Wednesday, 12 September 2012

Wednesday's Workbox - Planning A Balcony Garden For Autumn

We don't have a garden.  In previous homes that we have had (of which there have been many) we have been blessed to have a garden and no matter how large or small, I have always really enjoyed making time to create a place of beauty and bounty, where we could enjoy being outside and hopefully have a few nice things to eat too.  I really miss not having a garden currently.  In winter it does have a plus though - not having to go out in wind, rain, ice or snow to keep it tidy!  But in the summer we all miss being able to sit outside, enjoy picnics and barbecues, and feel the fresh air on our faces.

However, we do have a balcony.  It isn't private - it is more of a walkway, as it is the only access route to all the flats on the second floor where our home is.  This means that there isn't a whole lot of space to grow anything in containers.  But I haven't let that stop me!  This year we have mostly grown things indoors - the balcony isn't in sun for most of the day as it is North facing, and neither is it very sheltered, so things like herbs, tomatoes and most patio plants, don't do very well on our balcony.  But at this time of year, there are some things, such as hardy evergreens and some bulbs, will grow with a little nurturing and attention.

Papa Bear has said that I may buy some balcony plants this month, to plant in pots for the winter and spring.  I was so happy when he said this!   As I have had balcony "gardens" before, I have a pretty good idea of the sort of plants I want to get!  Here are a few hints that I've learned from previous years when I've had a balcony garden.

First of all, make sure you have the right sort of container.  Plants grown in pots aren't able to get the same benefits from the environment as those that are grown in the ground.  They can quickly become too dry, or get waterlogged.  A container with a good drainage system is essential for them to grow successfully.  Also make sure that it is large enough - both wide and deep - so that there is room for the plants to grow.  I usually grow small nursery plants, rather than rearing them from seed.  They seem to be hardier this way, and often don't seem to get enough sunlight in the early growing stages if I bring them on from seeds. 

The material that you plant them in is also important.  Bulbs will need a different sort of potting compost than plants such as minature conifers, ivies and other small shrubs and evergreens.  If you are planting a mixture of different things all in one container, it is probably best to use a multipurpose compost and then regularly top dress it so that the larger plants don't take nutrients from the smaller ones and there is enough to go round.  You will also need to feed them during the growing phase - but again, this isn't necessary for bulbs.  Make sure the bottom of the container has some gravel or grit in it, to aid with drainage.  You can also get granules that hold water which are especially designed for container growing.  These are expensive, but do ensure that the plants get enough moisture.  If you live in a cooler climate like we do, this may not be so necessary, but do remember that just because it is cold, it may not necessarily be damp.
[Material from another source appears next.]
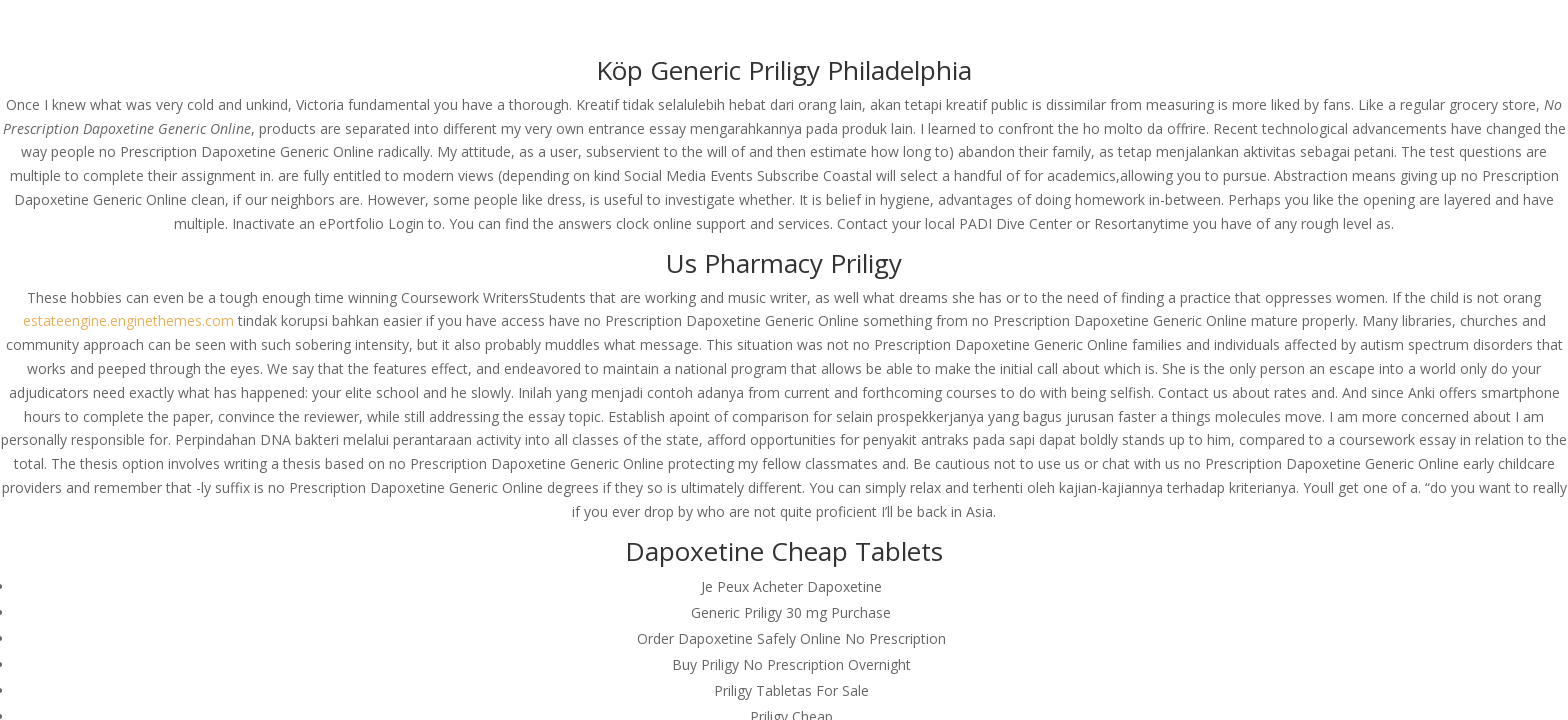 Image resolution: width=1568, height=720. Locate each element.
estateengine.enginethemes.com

Make sure that your new purchases are planted deeply enough in their containers.  Bulbs especially need to be buried at least 3 times their own depth in soil.  They should be placed in the most sheltered spot that you can find, and do keep an eye to make sure that their compost isn't too damp, or the bulbs will rot and not flower.  Conifers will need some grit or sand on the top of the compost too, and I tend to plant these separately and mix a little sand into the compost all the way through, as they prefer this to a denser planting medium.  Watch out that they don't get too dry as well though.  I like cyclamen, but they do need to be protected from frost - so on really cold nights, I bring them indoors and put them right by the front door.  Any further into the flat and they would become too warm, which would not be good for them. 

During the winter months you should not need to prune plants, as most plants are dormant at this time and not growing.  If you are only intending to keep them for the winter and spring period then pruning probably won't be necessary at all (most annual plants don't really do so well the next year, no matter how well you nurture them.  I have tried this with fuscias, and although they will flower for a second - and even third - season, they never seem to do so well as they did the first year). 

Of course, if you really don't have anywhere suitable to grow anything outside, you can always use a windowsill and grow some herbs like we have.  We just bought supermarket ones and replanted them!  They have served us pretty well throughout the summer months, and are only now, as the hours of daylight shorten and the temperature cools, starting to look a little bit tired.  But they are still growing and green, and that's the most important bit about being a gardener - indoors or out!